European Union approval is based on efficacy and safety findings from both the ILLUMINATE-A and ILLUMINATE-B phase 3 studies of lumasiran. In the ILLUMINATE-A study conducted in adults and children six years or older, lumasiran achieved the primary endpoint with a 53 percent mean reduction in urinary oxalate relative to placebo and showed a 65 percent mean reduction in urinary oxalate relative to baseline. Eighty-four percent of patients achieved normal or near-normal levels of urinary oxalate and more than half of patients reached normalization, compared to zero percent in the placebo group.
In the ILLUMINATE-B phase 3 study, the efficacy results and safety profile of lumasiran in infants and children under the age of six years were found to be similar to those observed in ILLUMINATE-A.
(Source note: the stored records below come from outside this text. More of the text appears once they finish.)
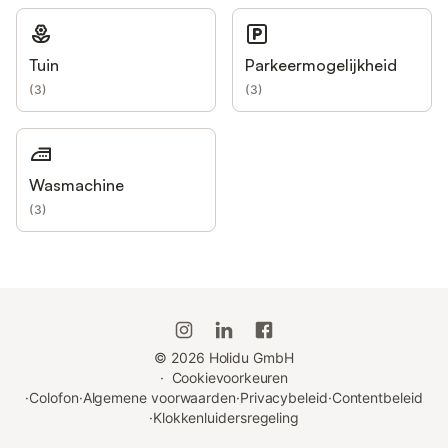
Tuin
Parkeermogelijkheid
(
3
)
(
3
)
Wasmachine
(
3
)
©
2026
Holidu GmbH
·
Cookievoorkeuren
·
Colofon
·
Algemene voorwaarden
·
Privacybeleid
·
Contentbeleid
·
Klokkenluidersregeling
“PH1 affects patients of all ages. It is particularly devastating when infants are born with the condition and develop kidney failure within the first few months of life,” said Sally-Anne Hulton, consultant pediatric nephrologist, Birmingham Women’s and Children’s Hospital NHS Trust, UK. “The data show meaningful and sustained reductions in urinary and plasma oxalate with an encouraging safety and tolerability profile, providing us with hope for improving care for these patients.”
Alnylam says it intends to work with health authorities across Europe to achieve responsible and sustainable access arrangements for lumasiran that address the diverse patient population affected by PH1 to ensure that all patients in need have access to lumasiran.
Lumasiran was granted Priority Medicines (PRIME) designation by the EMA as well as Orphan designation in the European Union. Lumasiran was also granted an Accelerated Assessment by the EMA, which is awarded to medicines deemed to be of major public health interest and therapeutic innovation and is designed to bring new treatments to patients more quickly. Alnylam has filed a New Drug Application with the U.S. Food and Drug Administration and has granted Priority Review with an action date of December 3, 2020 under the Prescription Drug User Fee Act (PDUFA).